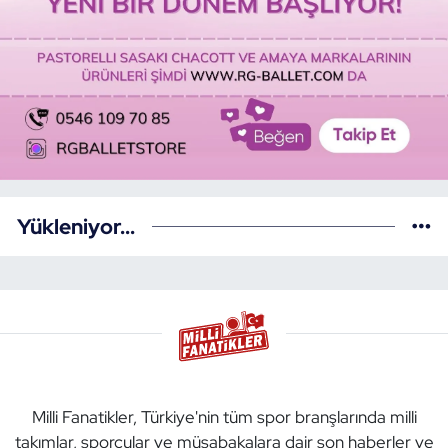
Yükleniyor...
Milli Fanatikler, Türkiye'nin tüm spor branşlarında milli
takımlar, sporcular ve müsabakalara dair son haberler ve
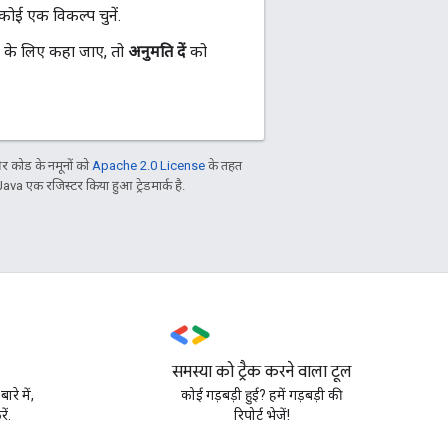
ोई एक विकल्प चुनें.
के लिए कहा जाए, तो
अनुमति दें
को
 कोड के नमूनों को
Apache 2.0 License
के तहत
Java एक रजिस्टर किया हुआ ट्रेडमार्क है.
समस्या को ट्रैक करने वाला टूल
े में,
कोई गड़बड़ी हुई? हमें गड़बड़ी की
ें.
रिपोर्ट भेजें!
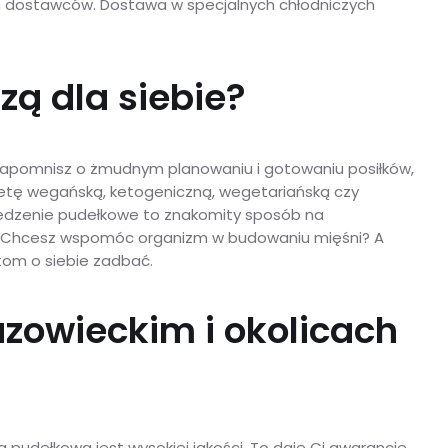
ch dostawców. Dostawa w specjalnych chłodniczych
zą dla siebie?
. Zapomnisz o żmudnym planowaniu i gotowaniu posiłków,
etę wegańską, ketogeniczną, wegetariańską czy
. Jedzenie pudełkowe to znakomity sposób na
m? Chcesz wspomóc organizm w budowaniu mięśni? A
stom o siebie zadbać.
zowieckim i okolicach
udełkowa jest wysokiej jakości. To daje Ci gwarancję,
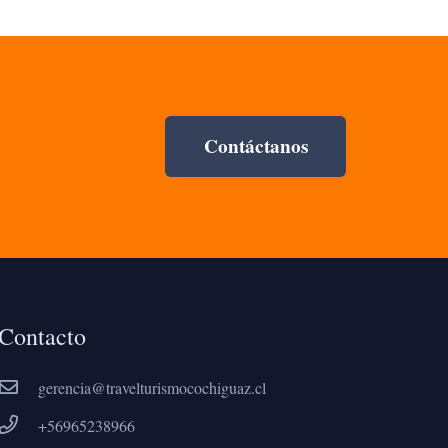
Contáctanos
Contacto
gerencia@travelturismocochiguaz.cl
+56965238966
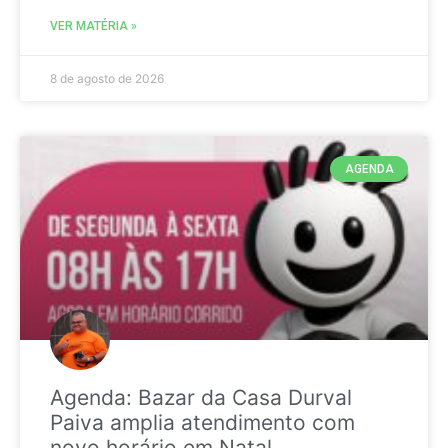
VER MATÉRIA »
8 de agosto de 2026
AGENDA
Agenda: Bazar da Casa Durval
Paiva amplia atendimento com
novo horário em Natal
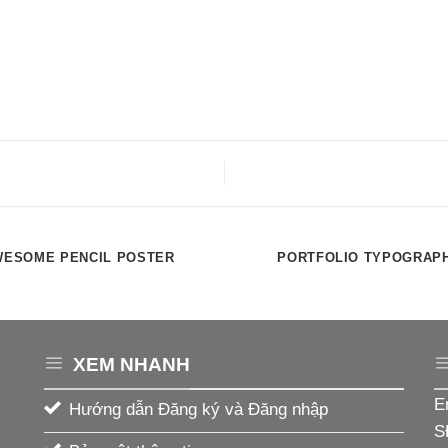
WESOME PENCIL POSTER
PORTFOLIO TYPOGRAP
XEM NHANH
E
Hướng dẫn Đăng ký và Đăng nhập
S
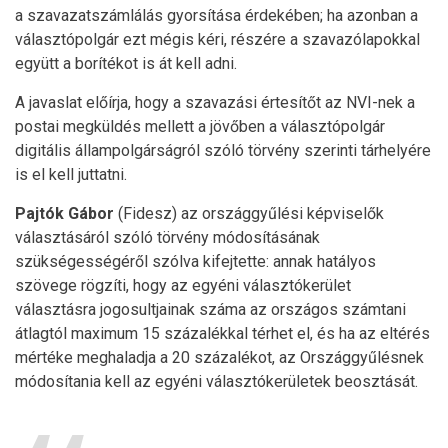
a szavazatszámlálás gyorsítása érdekében; ha azonban a
választópolgár ezt mégis kéri, részére a szavazólapokkal
együtt a borítékot is át kell adni.
A javaslat előírja, hogy a szavazási értesítőt az NVI-nek a
postai megküldés mellett a jövőben a választópolgár
digitális állampolgárságról szóló törvény szerinti tárhelyére
is el kell juttatni.
Pajtók Gábor
(Fidesz) az országgyűlési képviselők
választásáról szóló törvény módosításának
szükségességéről szólva kifejtette: annak hatályos
szövege rögzíti, hogy az egyéni választókerület
választásra jogosultjainak száma az országos számtani
átlagtól maximum 15 százalékkal térhet el, és ha az eltérés
mértéke meghaladja a 20 százalékot, az Országgyűlésnek
módosítania kell az egyéni választókerületek beosztását.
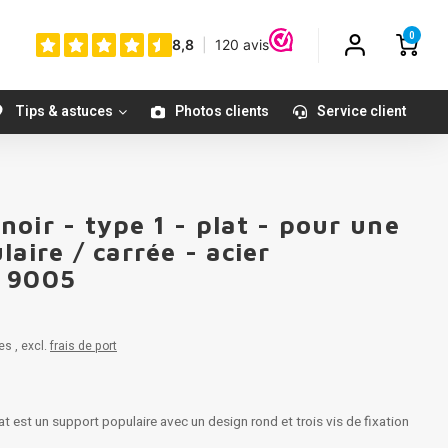
0
Tips & astuces
Photos clients
Service client
oir - type 1 - plat - pour une
aire / carrée - acier
L 9005
es , excl.
frais de port
t est un support populaire avec un design rond et trois vis de fixation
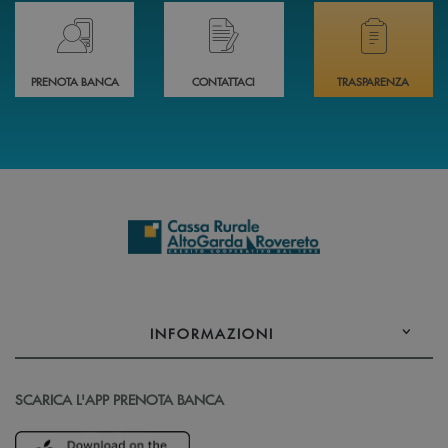
Prenota il tuo appuntamento in Filiale direttamente da casa 24h su 24h 
Hai bisogno di assistenza immediata? Contatta
Hai bisogno di alcuni
PRENOTA BANCA
CONTATTACI
TRASPARENZA
INFORMAZIONI
SCARICA L'APP PRENOTA BANCA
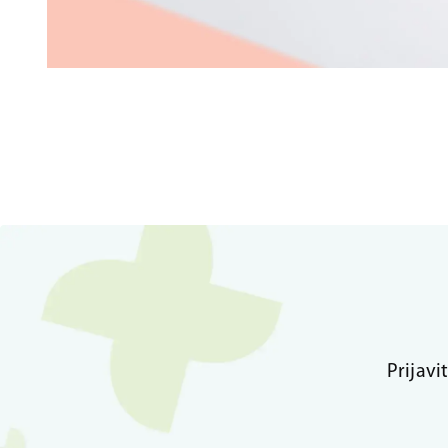
Prijavi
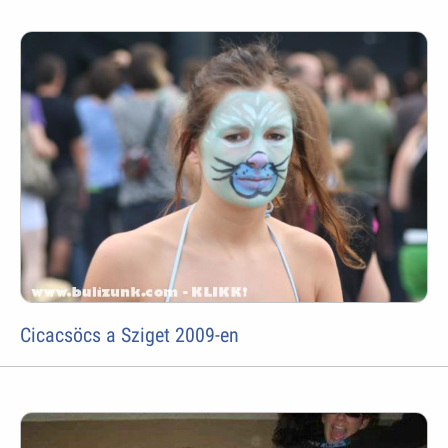
Cicacsöcs a Sziget 2009-en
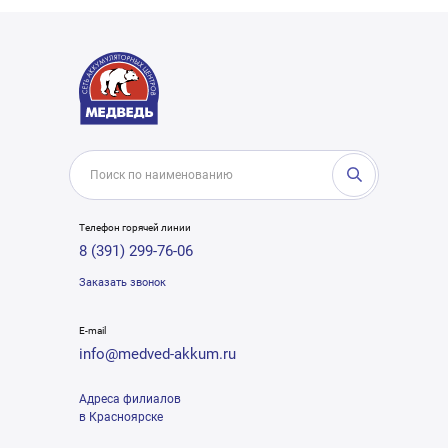
Телефон горячей линии
8 (391) 299-76-06
Заказать звонок
E-mail
info@medved-akkum.ru
Адреса филиалов
в Красноярске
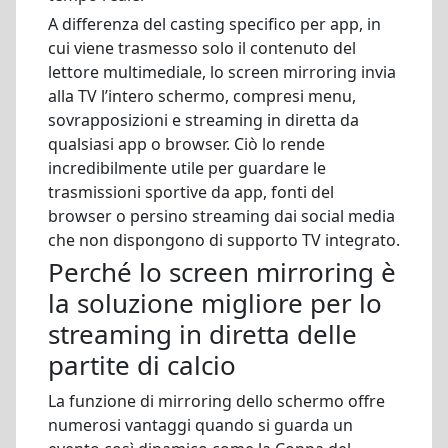
A differenza del casting specifico per app, in
cui viene trasmesso solo il contenuto del
lettore multimediale, lo screen mirroring invia
alla TV l’intero schermo, compresi menu,
sovrapposizioni e streaming in diretta da
qualsiasi app o browser. Ciò lo rende
incredibilmente utile per guardare le
trasmissioni sportive da app, fonti del
browser o persino streaming dai social media
che non dispongono di supporto TV integrato.
Perché lo screen mirroring è
la soluzione migliore per lo
streaming in diretta delle
partite di calcio
La funzione di mirroring dello schermo offre
numerosi vantaggi quando si guarda un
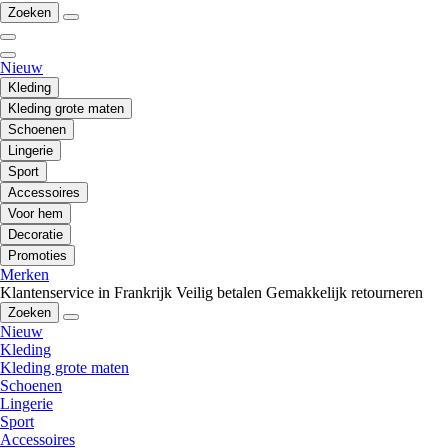
Zoeken
Nieuw
Kleding
Kleding grote maten
Schoenen
Lingerie
Sport
Accessoires
Voor hem
Decoratie
Promoties
Merken
Klantenservice in Frankrijk
Veilig betalen
Gemakkelijk retourneren
Zoeken
Nieuw
Kleding
Kleding grote maten
Schoenen
Lingerie
Sport
Accessoires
========================
What to work on: Leaving pictures aside, write out each record above exactly as given.

Response:
Yükleniyor...
Milli Fanatikler, Türkiye'nin tüm spor branşlarında milli
takımlar, sporcular ve müsabakalara dair son haberler ve
ोई एक विकल्प चुनें.
के लिए कहा जाए, तो
अनुमति दें
को
 कोड के नमूनों को
Apache 2.0 License
के तहत
Java एक रजिस्टर किया हुआ ट्रेडमार्क है.
समस्या को ट्रैक करने वाला टूल
े में,
कोई गड़बड़ी हुई? हमें गड़बड़ी की
ें.
रिपोर्ट भेजें!
ch dostawców. Dostawa w specjalnych chłodniczych
zą dla siebie?
. Zapomnisz o żmudnym planowaniu i gotowaniu posiłków,
etę wegańską, ketogeniczną, wegetariańską czy
. Jedzenie pudełkowe to znakomity sposób na
m? Chcesz wspomóc organizm w budowaniu mięśni? A
stom o siebie zadbać.
zowieckim i okolicach
udełkowa jest wysokiej jakości. To daje Ci gwarancję,
Contáctanos
Contacto
gerencia@travelturismocochiguaz.cl
+56965238966
VER MATÉRIA »
8 de agosto de 2026
AGENDA
Agenda: Bazar da Casa Durval
Paiva amplia atendimento com
novo horário em Natal
WESOME PENCIL POSTER
PORTFOLIO TYPOGRAP
XEM NHANH
E
Hướng dẫn Đăng ký và Đăng nhập
S
a szavazatszámlálás gyorsítása érdekében; ha azonban a
választópolgár ezt mégis kéri, részére a szavazólapokkal
együtt a borítékot is át kell adni.
A javaslat előírja, hogy a szavazási értesítőt az NVI-nek a
postai megküldés mellett a jövőben a választópolgár
digitális állampolgárságról szóló törvény szerinti tárhelyére
is el kell juttatni.
Pajtók Gábor
(Fidesz) az országgyűlési képviselők
választásáról szóló törvény módosításának
szükségességéről szólva kifejtette: annak hatályos
szövege rögzíti, hogy az egyéni választókerület
választásra jogosultjainak száma az országos számtani
átlagtól maximum 15 százalékkal térhet el, és ha az eltérés
mértéke meghaladja a 20 százalékot, az Országgyűlésnek
módosítania kell az egyéni választókerületek beosztását.
0
Tips & astuces
Photos clients
Service client
oir - type 1 - plat - pour une
aire / carrée - acier
L 9005
es , excl.
frais de port
t est un support populaire avec un design rond et trois vis de fixation
Prenota il tuo appuntamento in Filiale direttamente da casa 24h su 24h 
Hai bisogno di assistenza immediata? Contatta
Hai bisogno di alcuni
PRENOTA BANCA
CONTATTACI
TRASPARENZA
INFORMAZIONI
SCARICA L'APP PRENOTA BANCA
Prijavi
Cicacsöcs a Sziget 2009-en
Телефон горячей линии
8 (391) 299-76-06
Заказать звонок
E-mail
info@medved-akkum.ru
Адреса филиалов
в Красноярске
A differenza del casting specifico per app, in
cui viene trasmesso solo il contenuto del
lettore multimediale, lo screen mirroring invia
alla TV l’intero schermo, compresi menu,
sovrapposizioni e streaming in diretta da
qualsiasi app o browser. Ciò lo rende
incredibilmente utile per guardare le
trasmissioni sportive da app, fonti del
browser o persino streaming dai social media
che non dispongono di supporto TV integrato.
Perché lo screen mirroring è
la soluzione migliore per lo
streaming in diretta delle
partite di calcio
La funzione di mirroring dello schermo offre
numerosi vantaggi quando si guarda un
Zoeken
Nieuw
Kleding
Kleding grote maten
Schoenen
Lingerie
Sport
Accessoires
Voor hem
Decoratie
Promoties
Merken
Klantenservice in Frankrijk
Veilig betalen
Gemakkelijk retourneren
Zoeken
Nieuw
Kleding
Kleding grote maten
Schoenen
Lingerie
Sport
Accessoires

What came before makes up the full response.